We are open-sourcing our implementation of the MIGP library under the BSD-3 License. The code is written in Go and is available at https://github.com/cloudflare/migp-go. Under the hood, we use Cloudflare’s CIRCL library for OPRF support and Go’s supplementary cryptography library for scrypt support. Check out the repository for instructions on setting up the MIGP client to connect to Cloudflare’s demo MIGP service. Community contributions and feedback are welcome!

Future directions

In this post, we announced our open-sourced implementation and demo deployment of MIGP, a next-generation breach alerting service. Our deployment is intended to lead the way for other credential compromise checking services to migrate to a more privacy-friendly model, but is not itself currently meant for production use. However, we identify several concrete steps that can be taken to improve our service in the future:

  • Add more breach datasets to the database of precomputed entries

  • Increase the number of variants in server-side precomputation

  • Add library support in more programming languages to reach a broader developer base

  • Hide the number of ciphertexts per bucket by padding with dummy entries

  • Add support for efficient client-side variant checking by batching API calls to the server

For exciting future research directions that we are investigating — including one proposal to remove the transmission of plaintext passwords from client to server entirely — take a look at https://blog.cloudflare.com/research-directions-in-password-security.

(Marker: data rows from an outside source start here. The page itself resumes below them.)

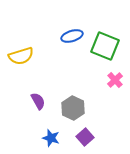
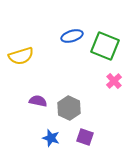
pink cross: moved 1 px left, 1 px down
purple semicircle: rotated 48 degrees counterclockwise
gray hexagon: moved 4 px left
purple square: rotated 30 degrees counterclockwise
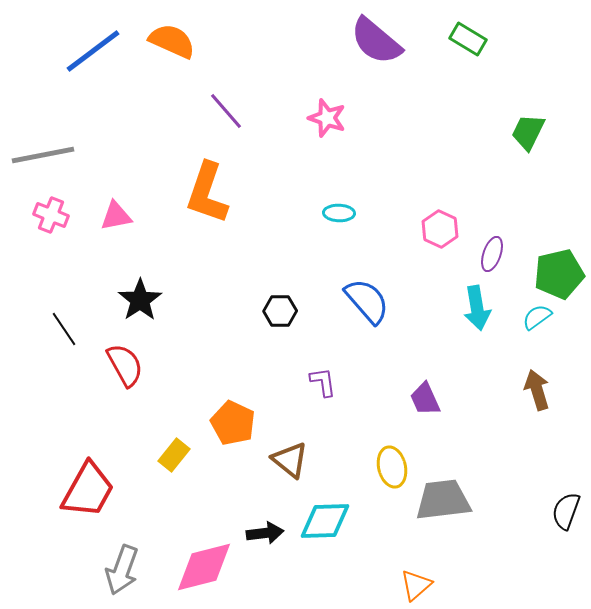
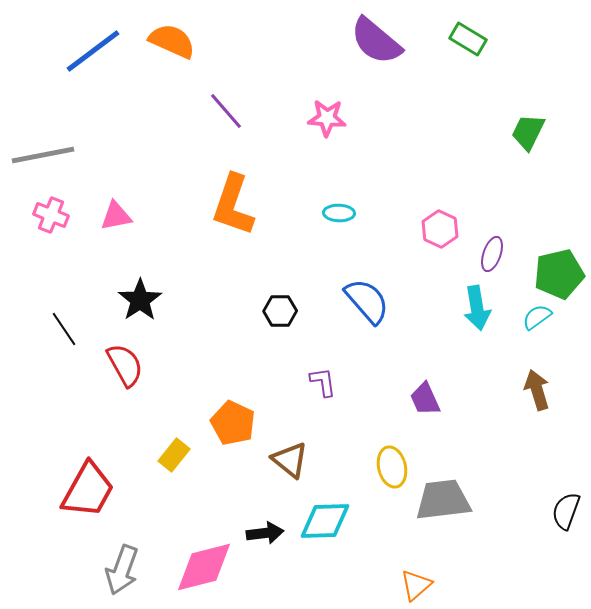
pink star: rotated 15 degrees counterclockwise
orange L-shape: moved 26 px right, 12 px down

We are excited to share and build upon these ideas with the wider Internet community, and hope that our efforts impact positive change in the password security ecosystem. We are particularly interested in collaborating with stakeholders in the space to develop, test, and deploy next-generation protocols to improve user security and privacy. You can reach us with questions, comments, and research ideas at ask-research@cloudflare.com. For those interested in joining our team, please visit our Careers Page.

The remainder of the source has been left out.